| What you need to do |
Can you set down, exactly as they appear below, the lines from the opening of the material through the one bearing "additional tales as", minus the pictures?

▼▼▼

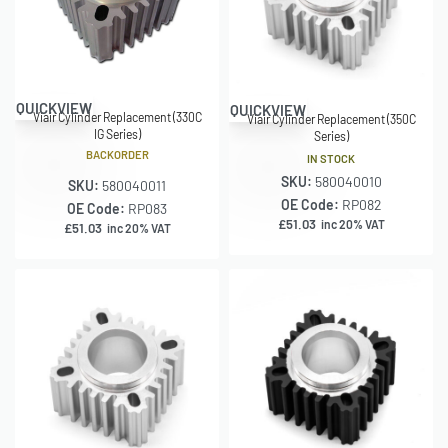
QUICKVIEW
QUICKVIEW
Viair Cylinder Replacement (330C
Viair Cylinder Replacement (350C
IG Series)
Series)
BACKORDER
IN STOCK
SKU:
580040010
SKU:
580040011
OE Code:
RP082
OE Code:
RP083
£
51.03
inc 20% VAT
£
51.03
inc 20% VAT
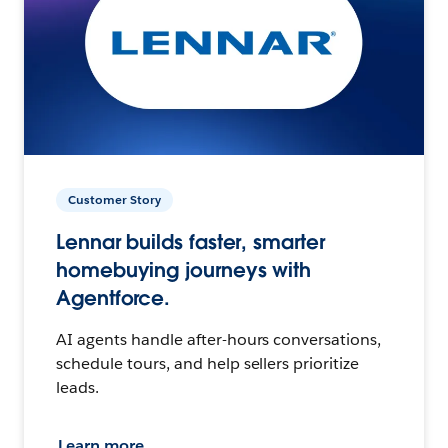
Customer Story
Lennar builds faster, smarter
homebuying journeys with
Agentforce.
AI agents handle after-hours conversations,
schedule tours, and help sellers prioritize
leads.
Learn more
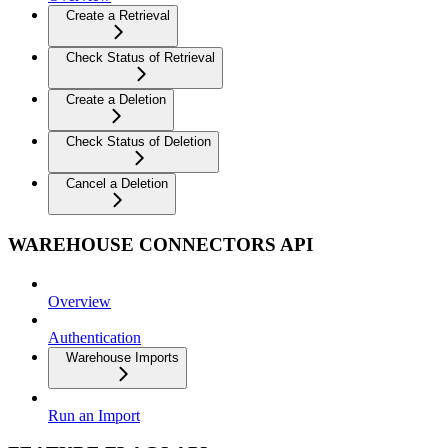
Create a Retrieval
Check Status of Retrieval
Create a Deletion
Check Status of Deletion
Cancel a Deletion
WAREHOUSE CONNECTORS API
Overview
Authentication
Warehouse Imports
Run an Import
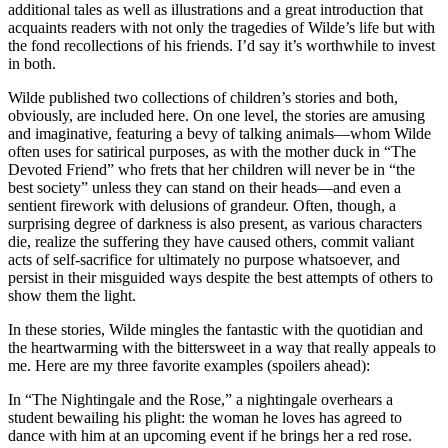
additional tales as well as illustrations and a great introduction that
acquaints readers with not only the tragedies of Wilde’s life but with
the fond recollections of his friends. I’d say it’s worthwhile to invest
in both.
Wilde published two collections of children’s stories and both,
obviously, are included here. On one level, the stories are amusing
and imaginative, featuring a bevy of talking animals—whom Wilde
often uses for satirical purposes, as with the mother duck in “The
Devoted Friend” who frets that her children will never be in “the
best society” unless they can stand on their heads—and even a
sentient firework with delusions of grandeur. Often, though, a
surprising degree of darkness is also present, as various characters
die, realize the suffering they have caused others, commit valiant
acts of self-sacrifice for ultimately no purpose whatsoever, and
persist in their misguided ways despite the best attempts of others to
show them the light.
In these stories, Wilde mingles the fantastic with the quotidian and
the heartwarming with the bittersweet in a way that really appeals to
me. Here are my three favorite examples (spoilers ahead):
In “The Nightingale and the Rose,” a nightingale overhears a
student bewailing his plight: the woman he loves has agreed to
dance with him at an upcoming event if he brings her a red rose.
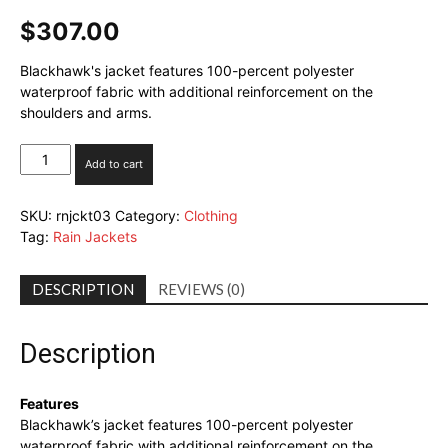
$
307.00
Blackhawk's jacket features 100-percent polyester
waterproof fabric with additional reinforcement on the
shoulders and arms.
Blackhawk!
Add to cart
Advanced
Waterproof
SKU:
rnjckt03
Category:
Clothing
Jacket
Tag:
Rain Jackets
quantity
DESCRIPTION
REVIEWS (0)
Description
Features
Blackhawk’s jacket features 100-percent polyester
waterproof fabric with additional reinforcement on the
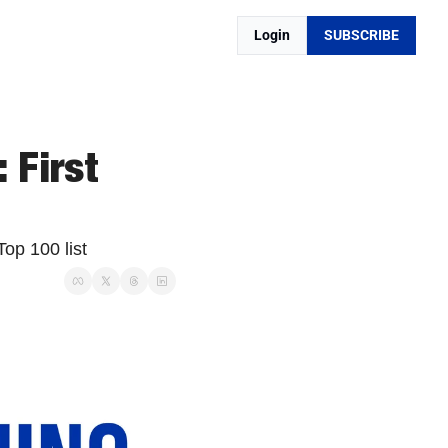
Login
SUBSCRIBE
First 
op 100 list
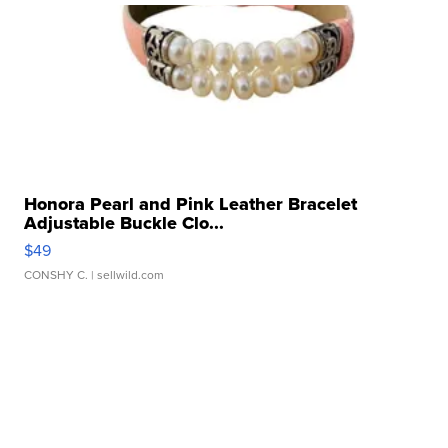
Honora Pearl and Pink Leather Bracelet
Adjustable Buckle Clo...
$49
CONSHY C.
| sellwild.com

▲▲▲

| Result for this exercise |
QUICKVIEW
QUICKVIEW
Viair Cylinder Replacement (330C
Viair Cylinder Replacement (350C
IG Series)
Series)
BACKORDER
IN STOCK
SKU:
580040010
SKU:
580040011
OE Code:
RP082
OE Code:
RP083
£
51.03
inc 20% VAT
£
51.03
inc 20% VAT
Customer Story
Lennar builds faster, smarter
homebuying journeys with
Agentforce.
AI agents handle after-hours conversations,
schedule tours, and help sellers prioritize
leads.
Learn more
Create a Retrieval
Check Status of Retrieval
Create a Deletion
Check Status of Deletion
Cancel a Deletion
WAREHOUSE CONNECTORS API
Overview
Authentication
Warehouse Imports
Run an Import
additional tales as well as illustrations and a great introduction that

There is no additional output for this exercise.